>>>>>
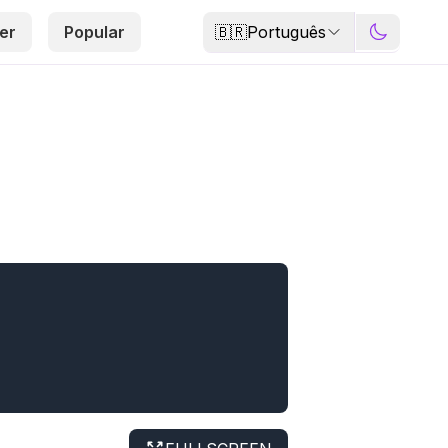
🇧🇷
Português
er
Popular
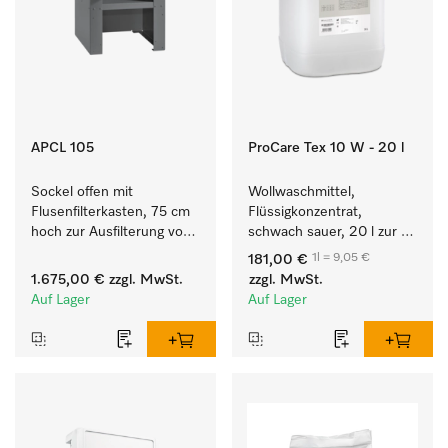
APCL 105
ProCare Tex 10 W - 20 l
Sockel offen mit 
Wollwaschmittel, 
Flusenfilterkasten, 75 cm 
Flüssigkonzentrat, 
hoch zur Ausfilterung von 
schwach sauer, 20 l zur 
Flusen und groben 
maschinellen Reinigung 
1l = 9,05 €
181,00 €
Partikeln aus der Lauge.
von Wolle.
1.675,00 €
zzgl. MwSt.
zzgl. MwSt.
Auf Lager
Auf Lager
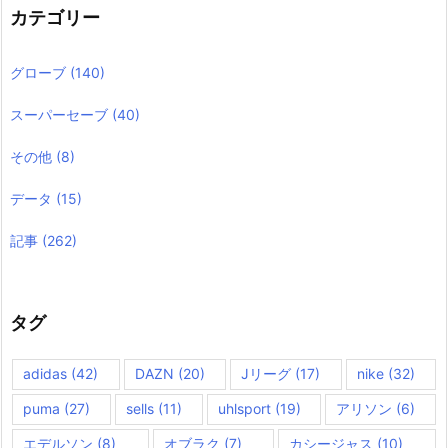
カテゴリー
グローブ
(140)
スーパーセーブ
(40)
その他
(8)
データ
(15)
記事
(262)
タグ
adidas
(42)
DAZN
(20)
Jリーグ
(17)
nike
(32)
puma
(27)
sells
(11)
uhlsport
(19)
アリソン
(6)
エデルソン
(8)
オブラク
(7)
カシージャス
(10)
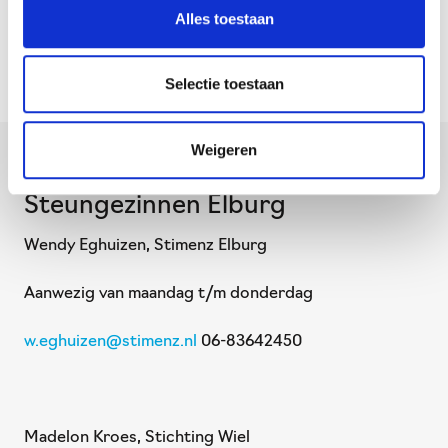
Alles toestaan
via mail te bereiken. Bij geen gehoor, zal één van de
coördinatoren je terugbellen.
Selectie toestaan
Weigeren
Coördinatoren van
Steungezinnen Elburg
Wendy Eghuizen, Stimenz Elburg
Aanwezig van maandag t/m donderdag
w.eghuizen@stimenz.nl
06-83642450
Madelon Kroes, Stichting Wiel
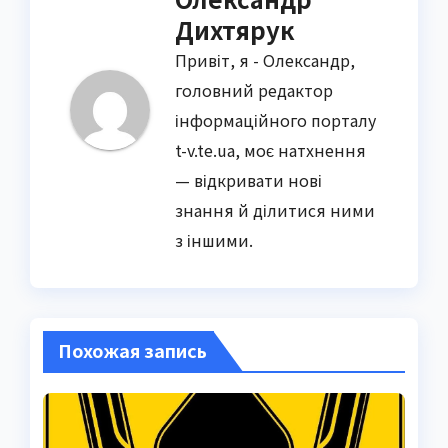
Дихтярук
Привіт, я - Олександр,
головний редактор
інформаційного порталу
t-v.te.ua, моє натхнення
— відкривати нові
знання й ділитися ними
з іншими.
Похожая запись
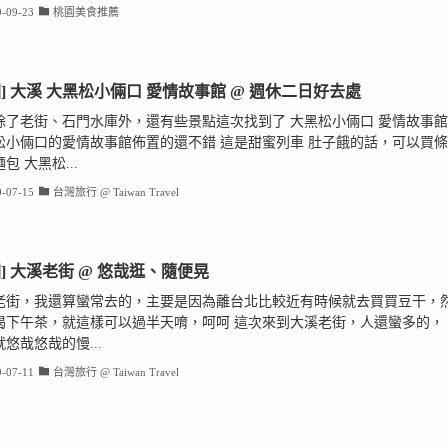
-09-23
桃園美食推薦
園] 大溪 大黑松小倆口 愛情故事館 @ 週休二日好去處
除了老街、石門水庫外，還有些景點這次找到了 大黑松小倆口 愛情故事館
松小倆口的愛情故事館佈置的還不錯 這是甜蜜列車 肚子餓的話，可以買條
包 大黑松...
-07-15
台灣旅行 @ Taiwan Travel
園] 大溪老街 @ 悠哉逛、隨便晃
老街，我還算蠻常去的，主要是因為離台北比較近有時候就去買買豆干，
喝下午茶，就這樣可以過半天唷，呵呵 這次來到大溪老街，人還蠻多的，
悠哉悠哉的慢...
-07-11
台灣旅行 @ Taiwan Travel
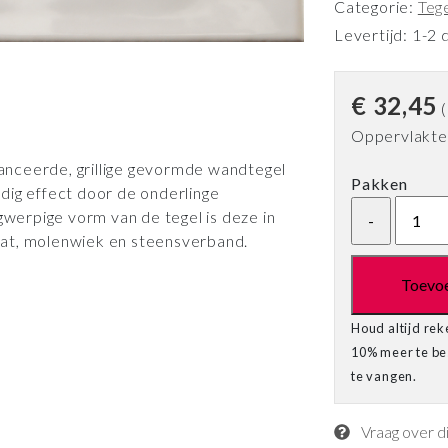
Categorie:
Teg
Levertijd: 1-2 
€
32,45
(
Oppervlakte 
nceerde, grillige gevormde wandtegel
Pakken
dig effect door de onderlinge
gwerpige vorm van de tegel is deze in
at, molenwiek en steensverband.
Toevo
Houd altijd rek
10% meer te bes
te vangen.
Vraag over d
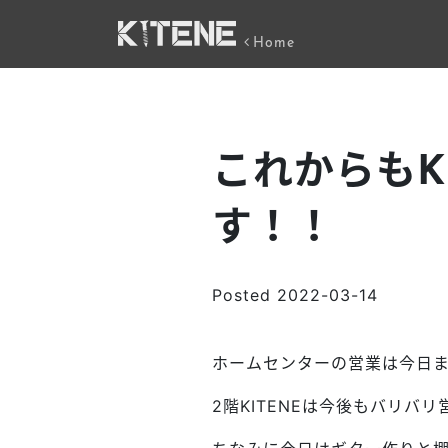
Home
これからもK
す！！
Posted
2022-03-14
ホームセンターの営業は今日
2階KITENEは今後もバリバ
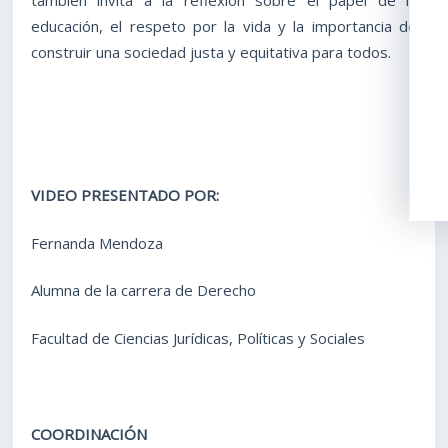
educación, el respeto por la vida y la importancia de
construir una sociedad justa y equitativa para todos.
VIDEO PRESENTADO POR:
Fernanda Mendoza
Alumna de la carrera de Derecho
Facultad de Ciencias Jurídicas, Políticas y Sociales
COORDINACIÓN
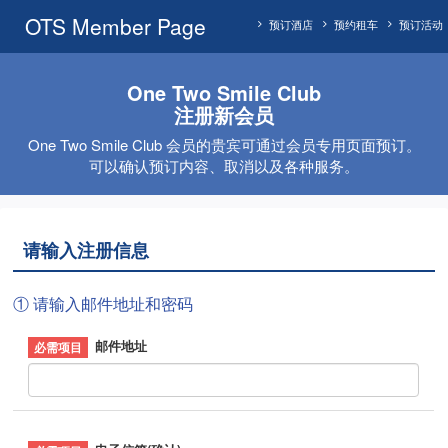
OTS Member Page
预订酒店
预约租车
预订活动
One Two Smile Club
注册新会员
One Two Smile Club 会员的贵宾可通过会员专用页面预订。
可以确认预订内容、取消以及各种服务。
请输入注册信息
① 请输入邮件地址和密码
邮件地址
<<<<<
WHAT TO DO: Top to bottom, retype the listing exactly but drop every picture.

RESPONSE FOR THIS EXERCISE:
🇧🇷
Português
er
Popular
APCL 105
ProCare Tex 10 W - 20 l
Sockel offen mit 
Wollwaschmittel, 
Flusenfilterkasten, 75 cm 
Flüssigkonzentrat, 
hoch zur Ausfilterung von 
schwach sauer, 20 l zur 
Flusen und groben 
maschinellen Reinigung 
1l = 9,05 €
181,00 €
Partikeln aus der Lauge.
von Wolle.
1.675,00 €
zzgl. MwSt.
zzgl. MwSt.
Auf Lager
Auf Lager
カテゴリー
グローブ
(140)
スーパーセーブ
(40)
その他
(8)
データ
(15)
記事
(262)
タグ
adidas
(42)
DAZN
(20)
Jリーグ
(17)
nike
(32)
puma
(27)
sells
(11)
uhlsport
(19)
アリソン
(6)
エデルソン
(8)
オブラク
(7)
カシージャス
(10)
Alles toestaan
via mail te bereiken. Bij geen gehoor, zal één van de
coördinatoren je terugbellen.
Selectie toestaan
Weigeren
Coördinatoren van
Steungezinnen Elburg
Wendy Eghuizen, Stimenz Elburg
Aanwezig van maandag t/m donderdag
w.eghuizen@stimenz.nl
06-83642450
Madelon Kroes, Stichting Wiel
Дихтярук
Привіт, я - Олександр,
головний редактор
інформаційного порталу
t-v.te.ua, моє натхнення
— відкривати нові
знання й ділитися ними
з іншими.
Похожая запись
-09-23
桃園美食推薦
園] 大溪 大黑松小倆口 愛情故事館 @ 週休二日好去處
除了老街、石門水庫外，還有些景點這次找到了 大黑松小倆口 愛情故事館
松小倆口的愛情故事館佈置的還不錯 這是甜蜜列車 肚子餓的話，可以買條
包 大黑松...
-07-15
台灣旅行 @ Taiwan Travel
園] 大溪老街 @ 悠哉逛、隨便晃
老街，我還算蠻常去的，主要是因為離台北比較近有時候就去買買豆干，
喝下午茶，就這樣可以過半天唷，呵呵 這次來到大溪老街，人還蠻多的，
悠哉悠哉的慢...
-07-11
台灣旅行 @ Taiwan Travel
Categorie:
Teg
Levertijd: 1-2 
€
32,45
(
Oppervlakte 
nceerde, grillige gevormde wandtegel
Pakken
dig effect door de onderlinge
gwerpige vorm van de tegel is deze in
at, molenwiek en steensverband.
Toevo
Houd altijd rek
10% meer te bes
te vangen.
Vraag over d
Home
これからもK
す！！
Posted
2022-03-14
ホームセンターの営業は今日
2階KITENEは今後もバリバ
educación, el respeto por la vida y la importancia de
construir una sociedad justa y equitativa para todos.
VIDEO PRESENTADO POR:
Fernanda Mendoza
Alumna de la carrera de Derecho
Facultad de Ciencias Jurídicas, Políticas y Sociales
COORDINACIÓN
OTS Member Page
预订酒店
预约租车
预订活动
One Two Smile Club
注册新会员
One Two Smile Club 会员的贵宾可通过会员专用页面预订。
可以确认预订内容、取消以及各种服务。
请输入注册信息
① 请输入邮件地址和密码
邮件地址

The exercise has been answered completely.